La heterogeneidad de condiciones remarcada más arriba lleva a una conclusión lógica: no es exigible a lxs docentes la virtualización de sus clases. Tampoco es posible asumir condiciones similares, tanto por aspectos logísticos (acceso a internet, equipamiento) como específicos (cuidado de menores o adultos en situación de riesgo). De hecho, la universidad debería comenzar asegurando el derecho a la licencia de las personas en situación de riesgo o que tienen a su cargo el cuidado de menores y adultos en dicha situación.
Pretender descargar en cada docente particular la continuidad de la actividad académica, sólo profundiza las desigualdades y lleva a la institución a desentenderse de sus objetivos. Sería un pésimo antecedente que las condiciones de trabajo de cada docente dependan no de sus concursos, no del cargo que revistan, sino de las circunstancias personales; se asemeja demasiado a los intentos de Reforma Laboral que descargan en lxs trabajadorxs los riesgos, las formación, el empleo del tiempo, y la consecución de los recursos que precisa para llevar adelante sus labores.
Si la Universidad tiene intención de apuntalar la educación a distancia, debería comenzar brindando formación en servicio para todxs lxs docentes que lo requieran. Esto implica que la participación en las actividades de formación sea considerada como parte de la actividad laboral.
Mientras tanto, es posible apuntalar las experiencias que permitan dar ayuda, orientación, recursos, a lxs estudiantes, para que estos puedan ir preparándose para cumplir con los objetivos de cada asignatura. De allí a pretender exigir que la virtualidad sea el soporte real del cursado, hay un trecho enorme e insalvable.

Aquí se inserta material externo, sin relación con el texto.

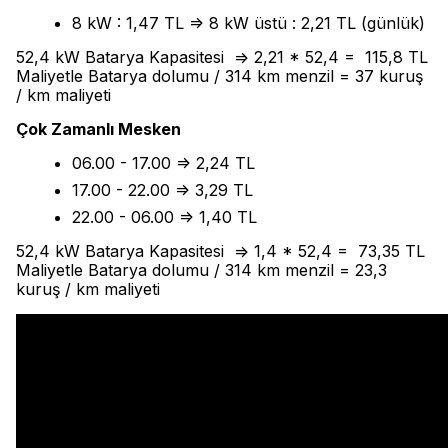
8 kW : 1,47 TL => 8 kW üstü : 2,21 TL (günlük)
52,4 kW Batarya Kapasitesi => 2,21 * 52,4 = 115,8 TL
Maliyetle Batarya dolumu / 314 km menzil = 37 kuruş
/ km maliyeti
Çok Zamanlı Mesken
06.00 - 17.00 => 2,24 TL
17.00 - 22.00 => 3,29 TL
22.00 - 06.00 => 1,40 TL
52,4 kW Batarya Kapasitesi => 1,4 * 52,4 = 73,35 TL
Maliyetle Batarya dolumu / 314 km menzil = 23,3
kuruş / km maliyeti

El discurso que pretende imponer cierta “normalidad” en la continuidad curricular asume una serie de afirmaciones muy peligrosas: 1) que es viable descargar en el o la docente la obligación de procurarse los medios para realizar sus tareas (computadora, conexión a internet aceptable, ¡bibliografía!, sillas ergonómicas, espacio dentro del hogar adecuado para el trabajo) 2) que hay clases que pueden reemplazarse por vídeos u otras formas no interactivas de exposición; 3) que pueden tomarse evaluaciones y acreditar saberes en cualquier disciplina, sobre cualquier tópico, sin que medien el contacto personal, el acceso a laboratorios, la realización de trabajos de campo, etc.
Hace tiempo que el Banco Mundial viene pregonando un modelo de educación superior “más flexible”, que se adapte a las variaciones de las matrículas, a los cambios en el mercado laboral y al auge o caída de distintas disciplinas. Se plantea un modelo basado en docentes flexibilizados, que dan clases desde sus casas, con sus herramientas, y que sean convocados según la demanda; el correlato de ese modelo es la ausencia de derechos laborales, la desvinculación de la investigación (limitada a equipos reducidos y privilegiados), y con ello la resignación de objetivos sociales y nacionales de la educación superior.
Extremando el ejemplo, ¿para qué se necesitaría mantener el contrato de un docente, si se le puede pagar por un vídeo en el que se repitan sus clases?.
No todos quienes pregonan la virtualización masiva han de coincidir con ese modelo flexibilizado, más cercano a Uber y la lógica de las plataformas que a la tradición de la Universidad argentina que mantiene un nivel destacado pese a las acometidas reiteradas de las políticas neoliberales. Pero no está de más advertir(nos) sobre las implicaciones de estas miradas.